(Dataset entries)

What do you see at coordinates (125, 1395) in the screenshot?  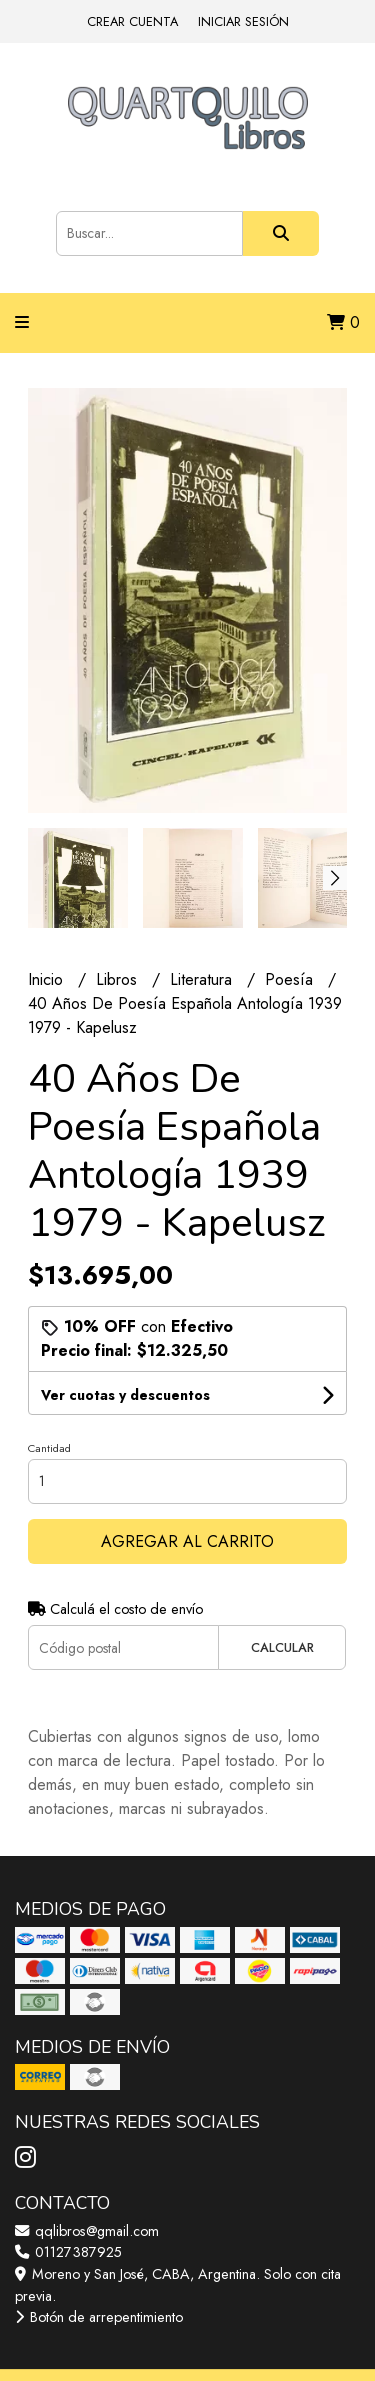 I see `Ver cuotas y descuentos` at bounding box center [125, 1395].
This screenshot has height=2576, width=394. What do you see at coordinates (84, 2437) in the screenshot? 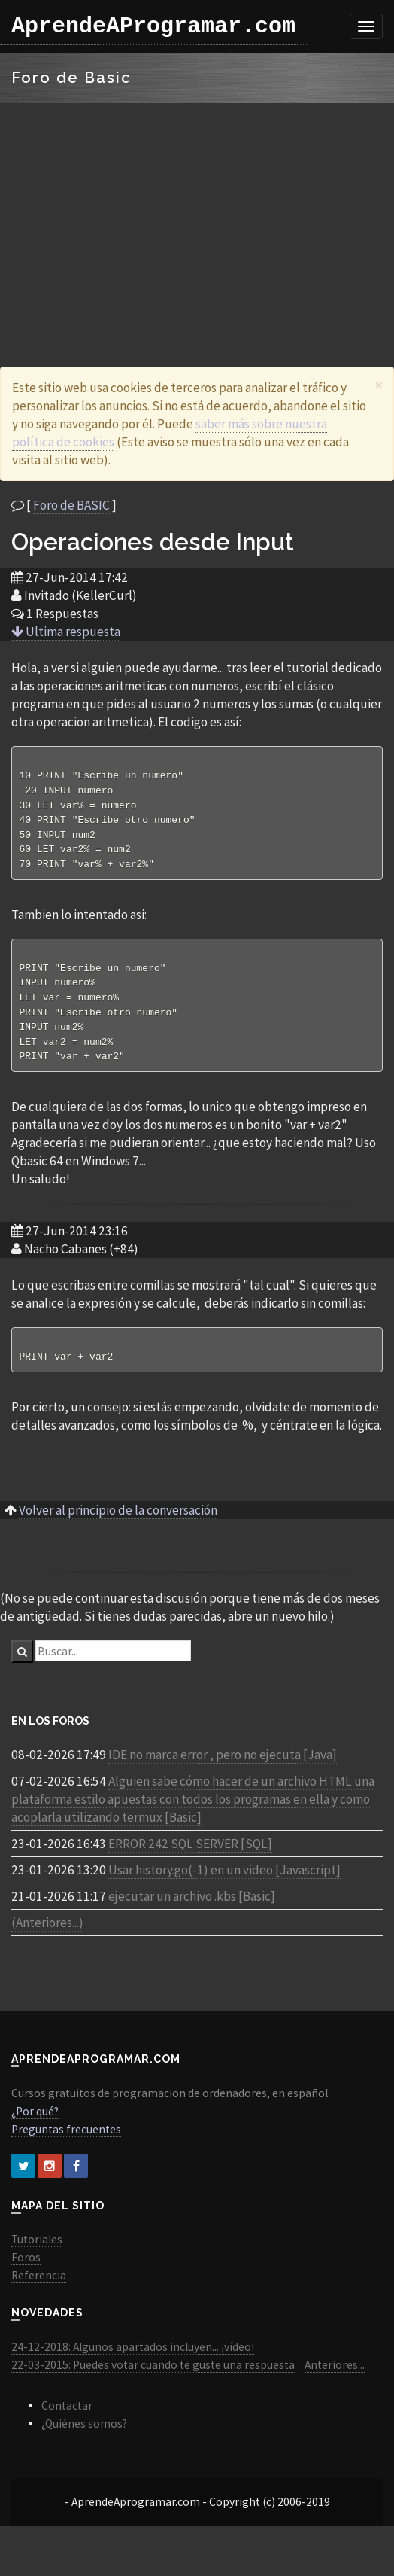
I see `¿Quiénes somos?` at bounding box center [84, 2437].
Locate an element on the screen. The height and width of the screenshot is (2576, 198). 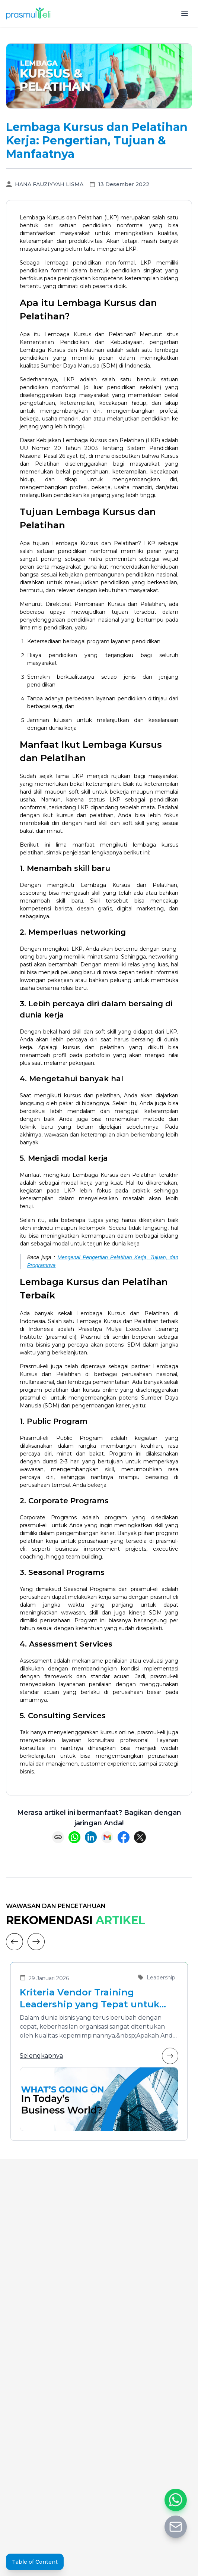
Selengkapnya is located at coordinates (99, 2056).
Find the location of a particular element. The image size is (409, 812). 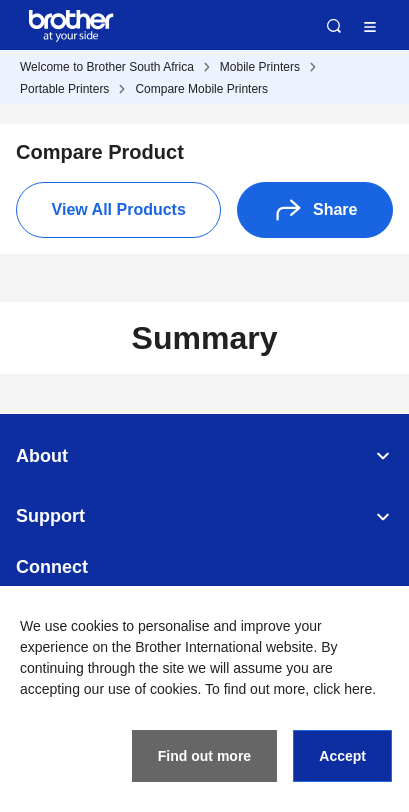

--- Assigned task ---
Every line from the one that contains "This screenshot has" through the end of the records above is to be reproduced exactly; no picture goes in the copy.

--- Answer to the exercise ---
This screenshot has height=2576, width=394. What do you see at coordinates (84, 2437) in the screenshot? 
I see `¿Quiénes somos?` at bounding box center [84, 2437].
Locate an element on the screen. The height and width of the screenshot is (2576, 198). 
Selengkapnya is located at coordinates (99, 2056).
Find the location of a particular element. The image size is (409, 812). 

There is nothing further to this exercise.